Records supplied Start Marker

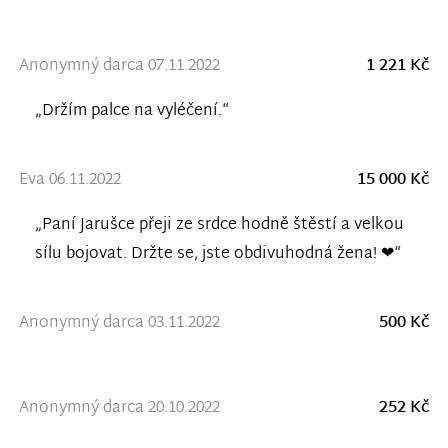
Anonymný darca 07.11.2022
1 221 Kč
„Držím palce na vyléčení.“
Eva 06.11.2022
15 000 Kč
„Paní Jarušce přeji ze srdce hodně štěstí a velkou
sílu bojovat. Držte se, jste obdivuhodná žena! ❤“
Anonymný darca 03.11.2022
500 Kč
Anonymný darca 20.10.2022
252 Kč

Records supplied End Marker

Task to carry out:
All lines from the one that contains "štěstí a velkou" to the end of the records above are to be copied exactly; leave out the rest.

Your solution:
„Paní Jarušce přeji ze srdce hodně štěstí a velkou
sílu bojovat. Držte se, jste obdivuhodná žena! ❤“
Anonymný darca 03.11.2022
500 Kč
Anonymný darca 20.10.2022
252 Kč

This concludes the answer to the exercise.